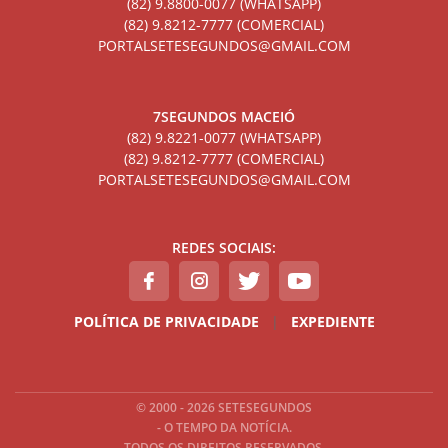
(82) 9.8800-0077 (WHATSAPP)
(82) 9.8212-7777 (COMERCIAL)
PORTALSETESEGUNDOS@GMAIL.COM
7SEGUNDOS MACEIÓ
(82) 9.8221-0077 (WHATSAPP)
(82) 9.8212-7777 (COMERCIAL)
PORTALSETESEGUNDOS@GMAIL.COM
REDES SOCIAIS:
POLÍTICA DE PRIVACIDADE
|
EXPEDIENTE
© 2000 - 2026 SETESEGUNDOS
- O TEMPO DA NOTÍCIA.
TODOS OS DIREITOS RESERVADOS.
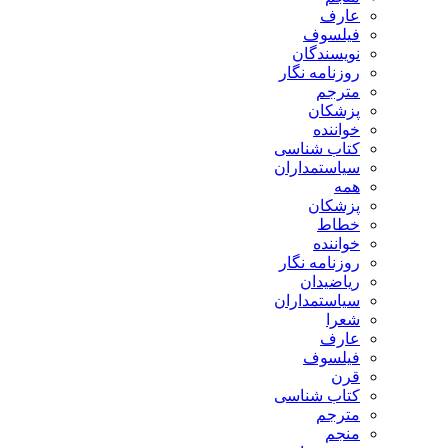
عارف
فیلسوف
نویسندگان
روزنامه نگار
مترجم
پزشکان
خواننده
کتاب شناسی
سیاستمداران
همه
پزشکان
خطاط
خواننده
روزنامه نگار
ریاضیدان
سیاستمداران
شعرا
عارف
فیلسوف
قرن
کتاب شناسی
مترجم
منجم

####

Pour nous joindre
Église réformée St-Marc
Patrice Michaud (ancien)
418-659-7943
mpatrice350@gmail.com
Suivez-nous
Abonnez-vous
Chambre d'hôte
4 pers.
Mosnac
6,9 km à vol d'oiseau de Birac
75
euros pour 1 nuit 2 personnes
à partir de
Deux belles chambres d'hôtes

####

Problem details: Begin with the line that has "Pour nous joindre" in the listing above and end after the line that has "Deux belles chambres d'hôtes"; output those lines exactly.

Written response:
Pour nous joindre
Église réformée St-Marc
Patrice Michaud (ancien)
418-659-7943
mpatrice350@gmail.com
Suivez-nous
Abonnez-vous
Chambre d'hôte
4 pers.
Mosnac
6,9 km à vol d'oiseau de Birac
75
euros pour 1 nuit 2 personnes
à partir de
Deux belles chambres d'hôtes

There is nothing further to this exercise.